__WORK INSTRUCTIONS__. Repeat nothing but the lines below running from the one containing "Cuel Albert (254, 316)" to the one containing "Petschauer Anna (857, 718)". Keep both end lines.

Saved entries
=== Section Start ===

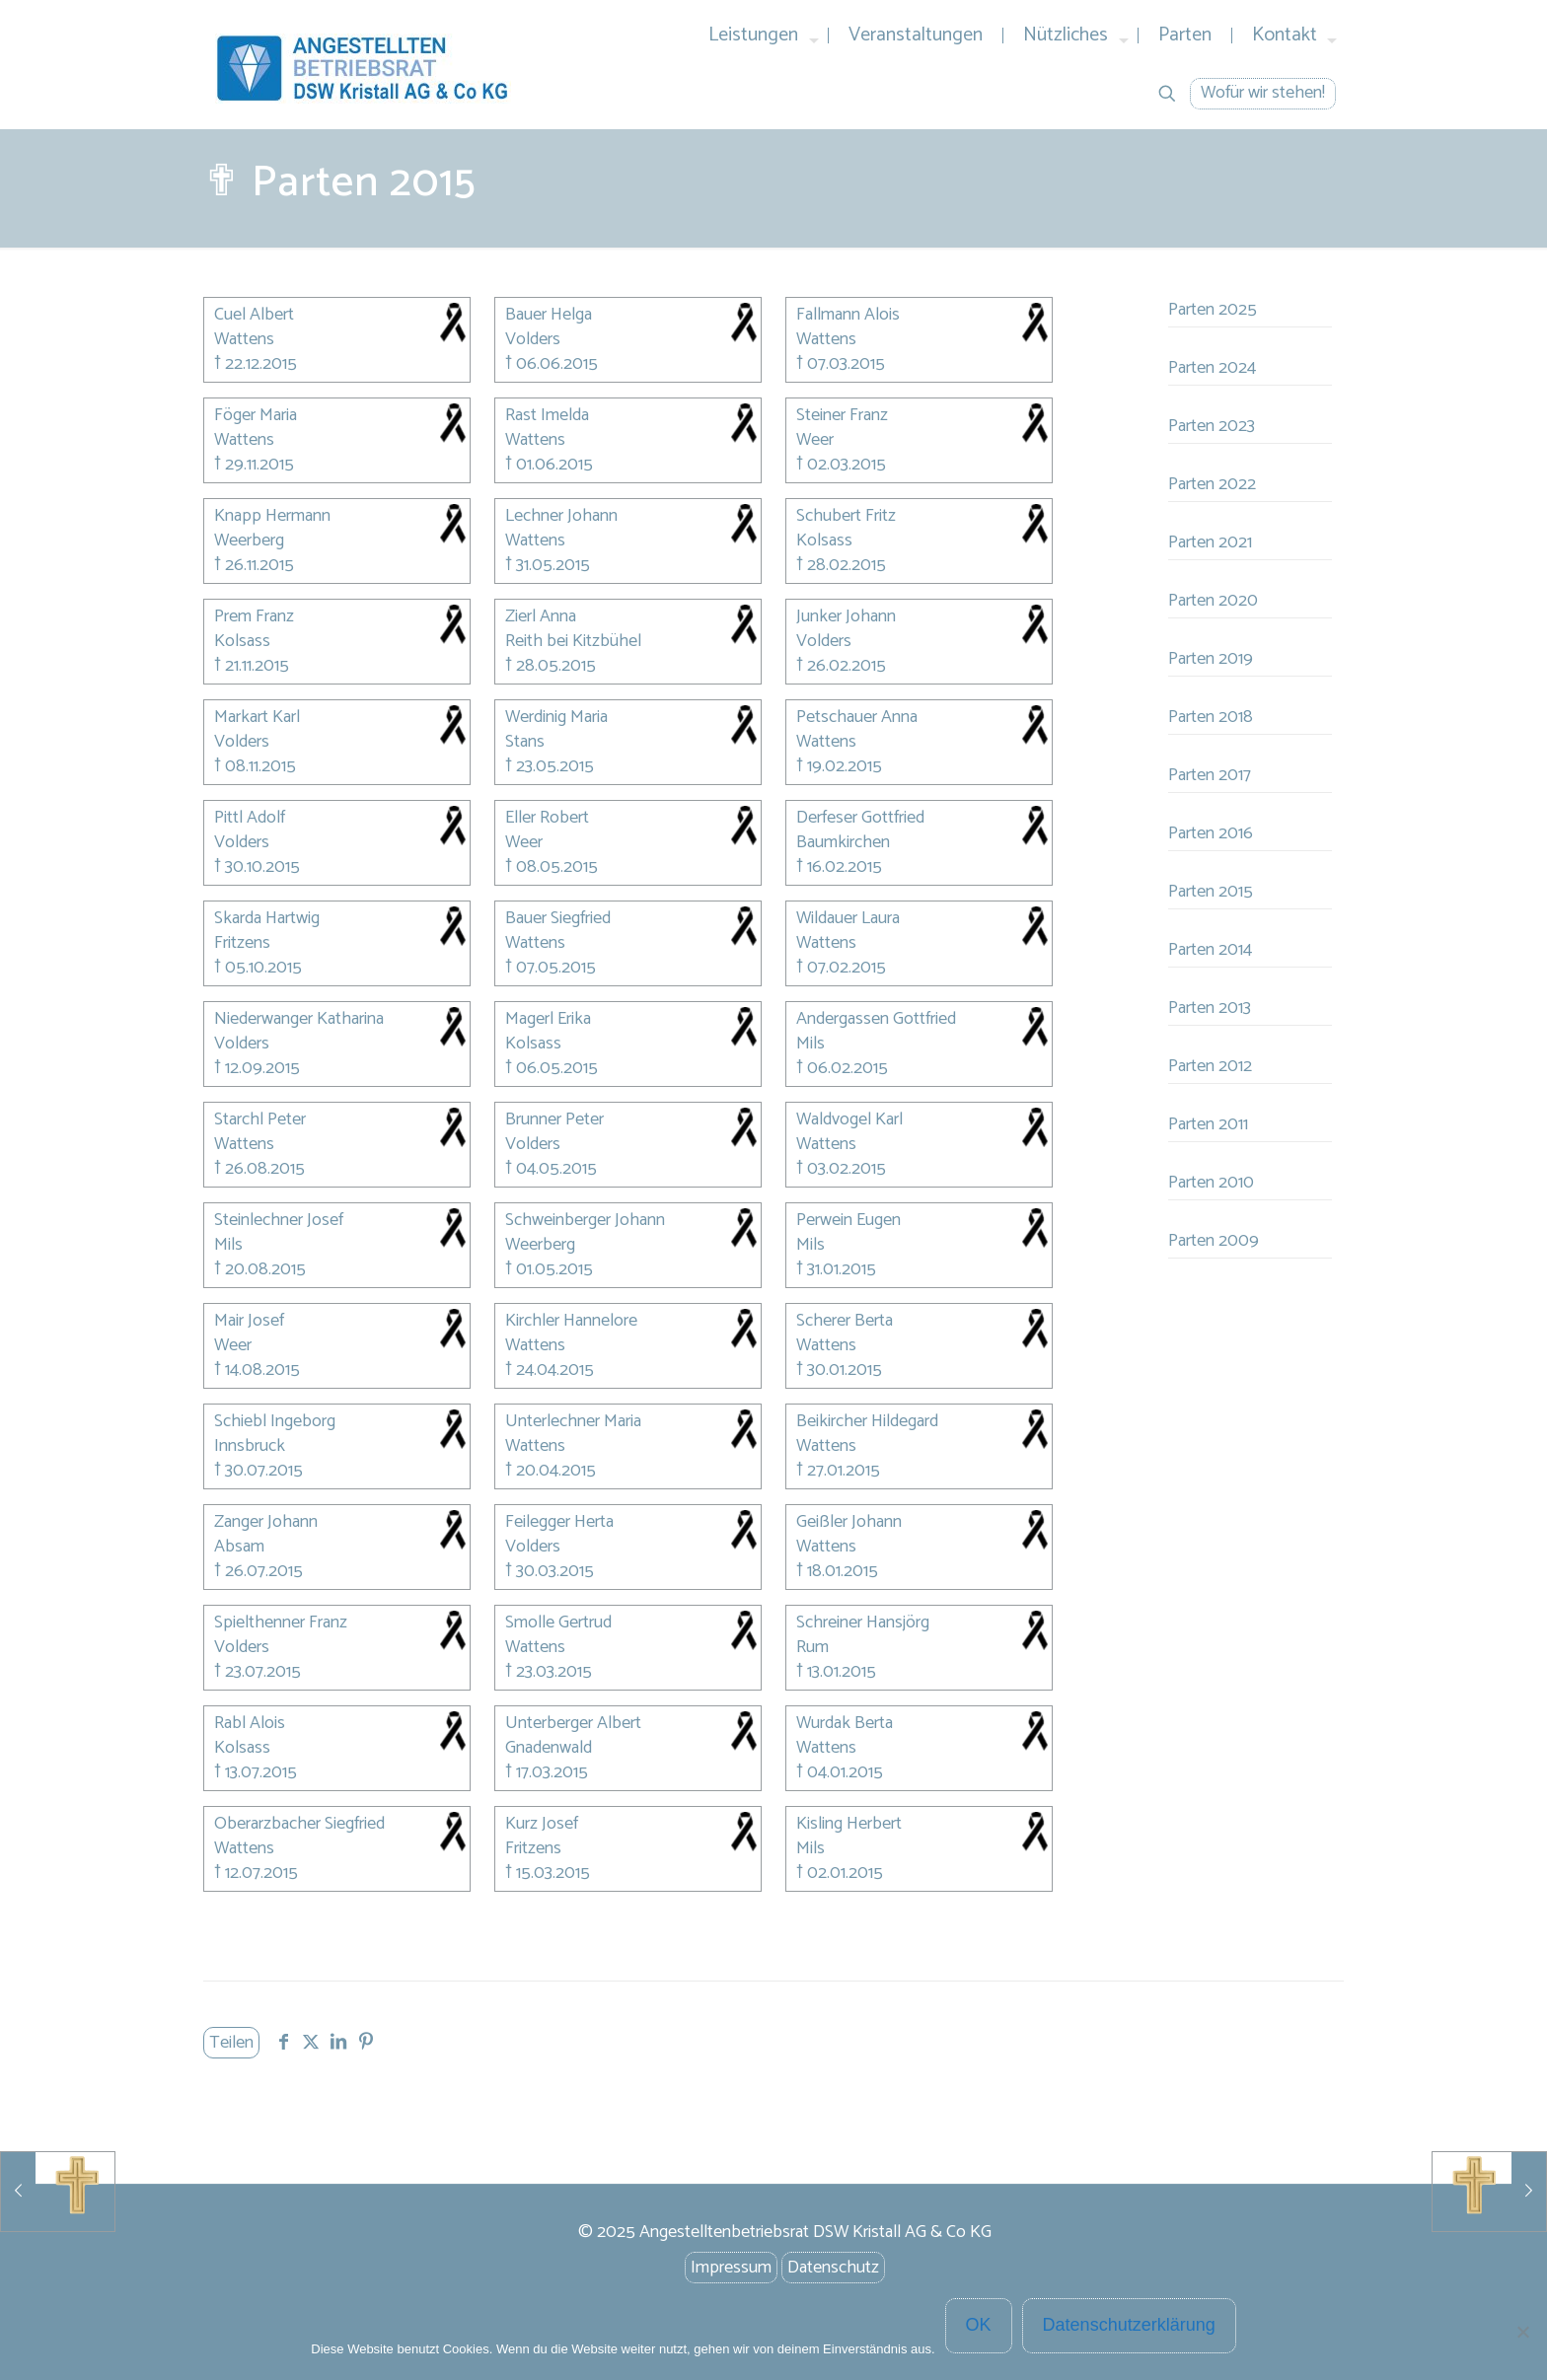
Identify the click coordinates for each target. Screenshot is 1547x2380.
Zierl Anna (540, 618)
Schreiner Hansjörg (862, 1624)
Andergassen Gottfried (876, 1020)
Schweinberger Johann (585, 1221)
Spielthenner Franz (280, 1624)
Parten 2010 (1211, 1182)
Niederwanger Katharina (299, 1020)
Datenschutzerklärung (1129, 2325)
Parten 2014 (1210, 950)
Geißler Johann (849, 1523)
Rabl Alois (249, 1724)
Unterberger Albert (573, 1724)
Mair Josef (249, 1322)
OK (979, 2325)
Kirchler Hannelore (571, 1322)
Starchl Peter (260, 1121)
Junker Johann (846, 618)
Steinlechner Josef (278, 1221)
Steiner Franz (842, 416)
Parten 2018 (1210, 717)
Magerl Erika (548, 1020)
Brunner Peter (554, 1121)
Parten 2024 (1212, 368)
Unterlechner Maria (573, 1422)
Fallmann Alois (848, 316)
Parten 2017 (1209, 775)
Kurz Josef (541, 1825)
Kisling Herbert (849, 1825)
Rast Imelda (547, 416)
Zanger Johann (266, 1523)
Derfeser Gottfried (860, 819)
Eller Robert (547, 819)
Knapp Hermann (272, 517)
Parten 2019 (1210, 659)
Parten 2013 (1209, 1008)
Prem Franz (254, 618)
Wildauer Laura (848, 919)
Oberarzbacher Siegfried (299, 1825)
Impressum (731, 2267)
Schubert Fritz (846, 517)
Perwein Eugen (848, 1221)
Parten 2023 (1211, 426)
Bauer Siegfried (558, 919)
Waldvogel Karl (849, 1121)
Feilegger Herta (559, 1523)
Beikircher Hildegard (867, 1422)
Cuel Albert (254, 316)
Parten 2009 (1213, 1241)
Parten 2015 (1210, 891)
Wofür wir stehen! (1263, 93)
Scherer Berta (844, 1322)
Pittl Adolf (249, 819)
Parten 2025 (1212, 310)
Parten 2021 (1210, 542)
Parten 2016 (1210, 833)
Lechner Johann (561, 517)
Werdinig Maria (556, 718)
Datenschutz (833, 2267)
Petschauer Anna (857, 718)
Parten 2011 (1208, 1124)
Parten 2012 (1210, 1066)
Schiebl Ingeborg (274, 1422)
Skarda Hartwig (267, 919)
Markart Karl (257, 718)
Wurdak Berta (844, 1724)
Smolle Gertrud (558, 1624)
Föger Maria (255, 416)
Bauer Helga (548, 316)
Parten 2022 (1212, 484)
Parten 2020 (1213, 600)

=== Section End ===

__OUTPUT OF THE EXERCISE__.
Cuel Albert (254, 316)
Parten 2009 (1213, 1241)
Parten 2015 (1210, 891)
Wofür wir stehen! (1263, 93)
Scherer Berta (844, 1322)
Pittl Adolf (249, 819)
Parten 2025 (1212, 310)
Parten 2021 (1210, 542)
Parten 2016 (1210, 833)
Lechner Johann (561, 517)
Werdinig Maria (556, 718)
Datenschutz (833, 2267)
Petschauer Anna (857, 718)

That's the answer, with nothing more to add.